WHAT THE TASK ASKS -> Further down are entries; set down exactly and only the lines from the one with "reloj mujer" up to and including the one with "Hodinky unisex G", dropping each picture.

Extracted page text data
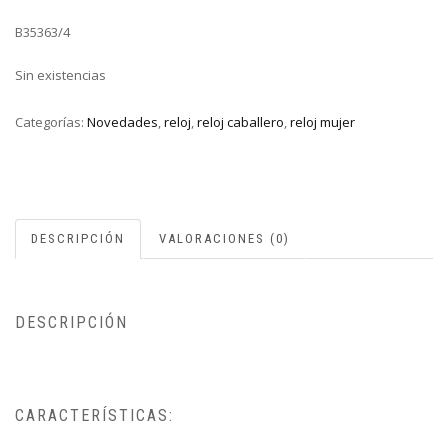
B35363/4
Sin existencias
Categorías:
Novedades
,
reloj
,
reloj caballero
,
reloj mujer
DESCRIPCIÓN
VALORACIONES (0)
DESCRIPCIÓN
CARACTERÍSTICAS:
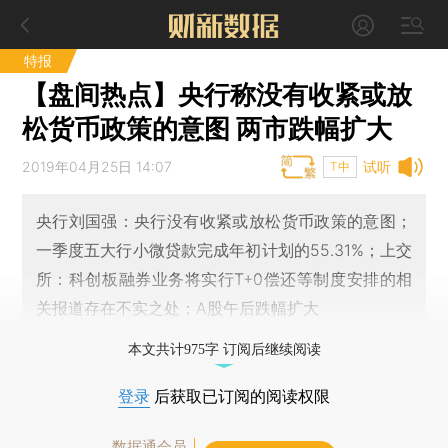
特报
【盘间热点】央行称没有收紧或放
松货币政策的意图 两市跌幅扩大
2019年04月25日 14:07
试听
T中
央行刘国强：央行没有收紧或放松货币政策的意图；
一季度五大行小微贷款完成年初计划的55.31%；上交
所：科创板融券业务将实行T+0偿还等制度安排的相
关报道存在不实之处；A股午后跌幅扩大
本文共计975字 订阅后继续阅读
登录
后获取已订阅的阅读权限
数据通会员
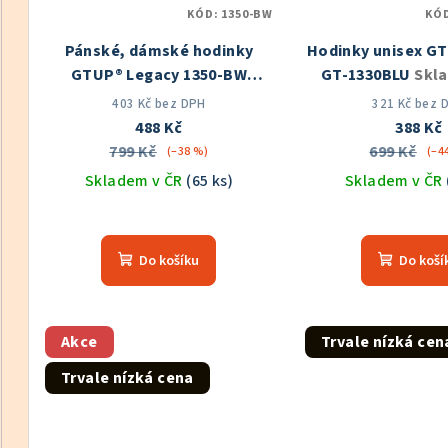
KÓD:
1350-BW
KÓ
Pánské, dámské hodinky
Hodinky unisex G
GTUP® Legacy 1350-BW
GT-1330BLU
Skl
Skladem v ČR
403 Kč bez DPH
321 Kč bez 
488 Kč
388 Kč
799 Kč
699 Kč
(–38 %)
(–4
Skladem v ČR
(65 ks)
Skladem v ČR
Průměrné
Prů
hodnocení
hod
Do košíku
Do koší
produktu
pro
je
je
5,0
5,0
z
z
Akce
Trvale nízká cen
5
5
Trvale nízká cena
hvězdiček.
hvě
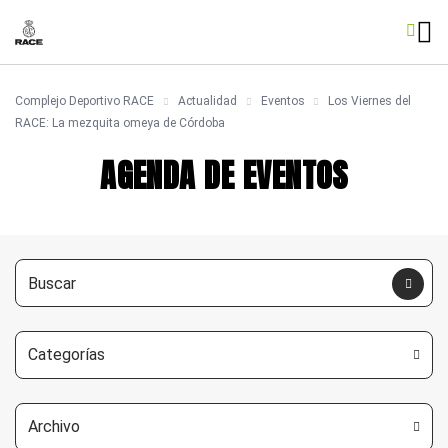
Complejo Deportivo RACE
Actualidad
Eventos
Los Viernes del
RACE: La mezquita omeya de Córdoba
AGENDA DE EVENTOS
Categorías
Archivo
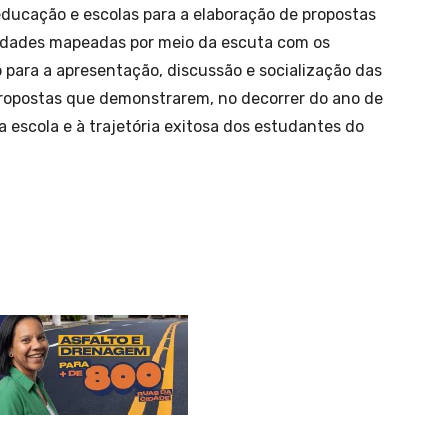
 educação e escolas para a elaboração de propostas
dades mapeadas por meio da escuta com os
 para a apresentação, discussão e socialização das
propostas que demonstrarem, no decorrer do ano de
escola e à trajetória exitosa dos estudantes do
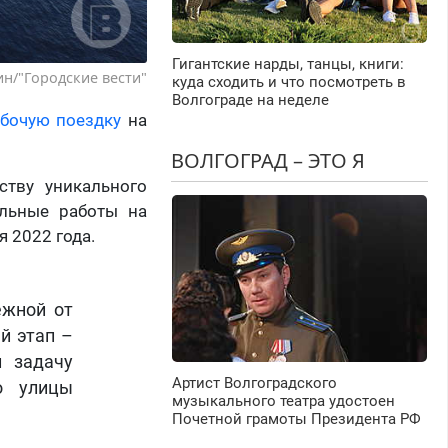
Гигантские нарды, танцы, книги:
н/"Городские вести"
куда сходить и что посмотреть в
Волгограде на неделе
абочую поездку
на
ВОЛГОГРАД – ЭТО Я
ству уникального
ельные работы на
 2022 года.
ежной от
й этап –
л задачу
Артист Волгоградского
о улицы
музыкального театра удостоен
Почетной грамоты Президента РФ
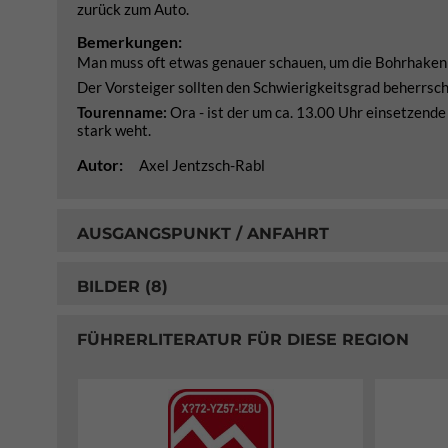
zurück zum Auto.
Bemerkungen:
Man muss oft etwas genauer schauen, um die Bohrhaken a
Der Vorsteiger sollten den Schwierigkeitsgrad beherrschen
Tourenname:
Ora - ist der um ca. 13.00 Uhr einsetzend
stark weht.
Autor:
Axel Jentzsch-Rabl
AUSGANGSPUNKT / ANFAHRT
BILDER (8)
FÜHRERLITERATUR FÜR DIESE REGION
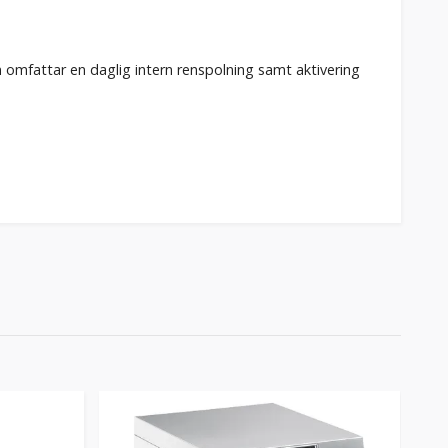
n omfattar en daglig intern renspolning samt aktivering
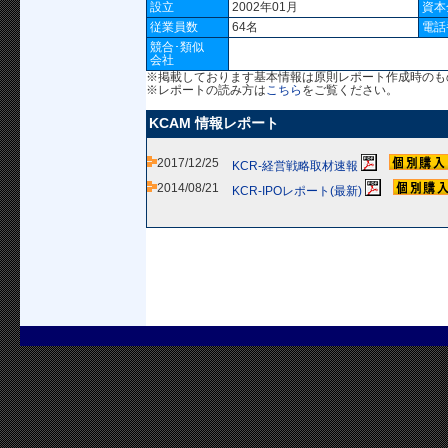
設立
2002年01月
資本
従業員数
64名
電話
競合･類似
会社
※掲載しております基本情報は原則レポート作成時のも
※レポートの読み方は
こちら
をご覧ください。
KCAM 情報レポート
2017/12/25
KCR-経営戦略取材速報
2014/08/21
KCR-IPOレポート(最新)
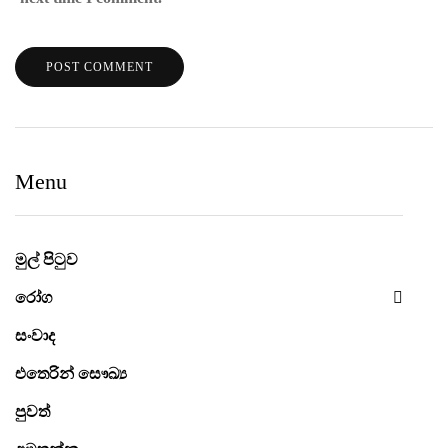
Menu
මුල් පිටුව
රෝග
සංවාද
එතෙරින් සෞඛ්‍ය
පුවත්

---

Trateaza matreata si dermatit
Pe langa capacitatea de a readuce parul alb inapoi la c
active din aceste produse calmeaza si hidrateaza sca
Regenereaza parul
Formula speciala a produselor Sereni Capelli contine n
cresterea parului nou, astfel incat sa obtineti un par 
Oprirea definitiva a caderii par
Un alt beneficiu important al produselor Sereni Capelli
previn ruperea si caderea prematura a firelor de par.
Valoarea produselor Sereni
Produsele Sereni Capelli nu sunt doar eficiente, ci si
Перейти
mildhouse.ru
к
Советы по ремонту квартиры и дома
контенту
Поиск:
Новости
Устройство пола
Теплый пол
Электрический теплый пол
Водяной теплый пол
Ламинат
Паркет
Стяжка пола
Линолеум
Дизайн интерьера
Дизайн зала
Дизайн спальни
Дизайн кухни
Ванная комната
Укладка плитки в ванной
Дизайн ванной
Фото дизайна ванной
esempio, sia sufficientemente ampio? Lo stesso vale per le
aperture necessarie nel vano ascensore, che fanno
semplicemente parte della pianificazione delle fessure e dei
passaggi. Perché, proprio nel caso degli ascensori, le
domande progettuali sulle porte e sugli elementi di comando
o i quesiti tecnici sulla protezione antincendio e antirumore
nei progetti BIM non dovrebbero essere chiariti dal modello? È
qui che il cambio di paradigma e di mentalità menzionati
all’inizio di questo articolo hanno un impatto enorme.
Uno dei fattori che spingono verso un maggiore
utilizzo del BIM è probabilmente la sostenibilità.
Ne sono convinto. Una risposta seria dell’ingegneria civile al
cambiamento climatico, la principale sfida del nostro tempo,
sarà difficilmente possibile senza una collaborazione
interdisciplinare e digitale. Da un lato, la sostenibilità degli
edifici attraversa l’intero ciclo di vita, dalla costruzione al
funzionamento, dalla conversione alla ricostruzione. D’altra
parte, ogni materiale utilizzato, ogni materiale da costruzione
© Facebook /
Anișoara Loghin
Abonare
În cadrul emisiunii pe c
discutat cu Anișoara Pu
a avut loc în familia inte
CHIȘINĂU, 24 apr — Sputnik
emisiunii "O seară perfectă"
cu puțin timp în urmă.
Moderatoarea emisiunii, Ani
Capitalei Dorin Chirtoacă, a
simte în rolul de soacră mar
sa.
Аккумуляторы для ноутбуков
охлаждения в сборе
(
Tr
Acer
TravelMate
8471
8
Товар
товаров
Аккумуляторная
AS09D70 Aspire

SOLUTION TO THIS TASK ->
reloj mujer
DESCRIPCIÓN
VALORACIONES (0)
DESCRIPCIÓN
CARACTERÍSTICAS:
特报
【盘间热点】央行称没有收紧或放
松货币政策的意图 两市跌幅扩大
2019年04月25日 14:07
试听
T中
央行刘国强：央行没有收紧或放松货币政策的意图；
一季度五大行小微贷款完成年初计划的55.31%；上交
所：科创板融券业务将实行T+0偿还等制度安排的相
关报道存在不实之处；A股午后跌幅扩大
本文共计975字 订阅后继续阅读
登录
后获取已订阅的阅读权限
数据通会员
KÓD:
1350-BW
KÓ
Pánské, dámské hodinky
Hodinky unisex G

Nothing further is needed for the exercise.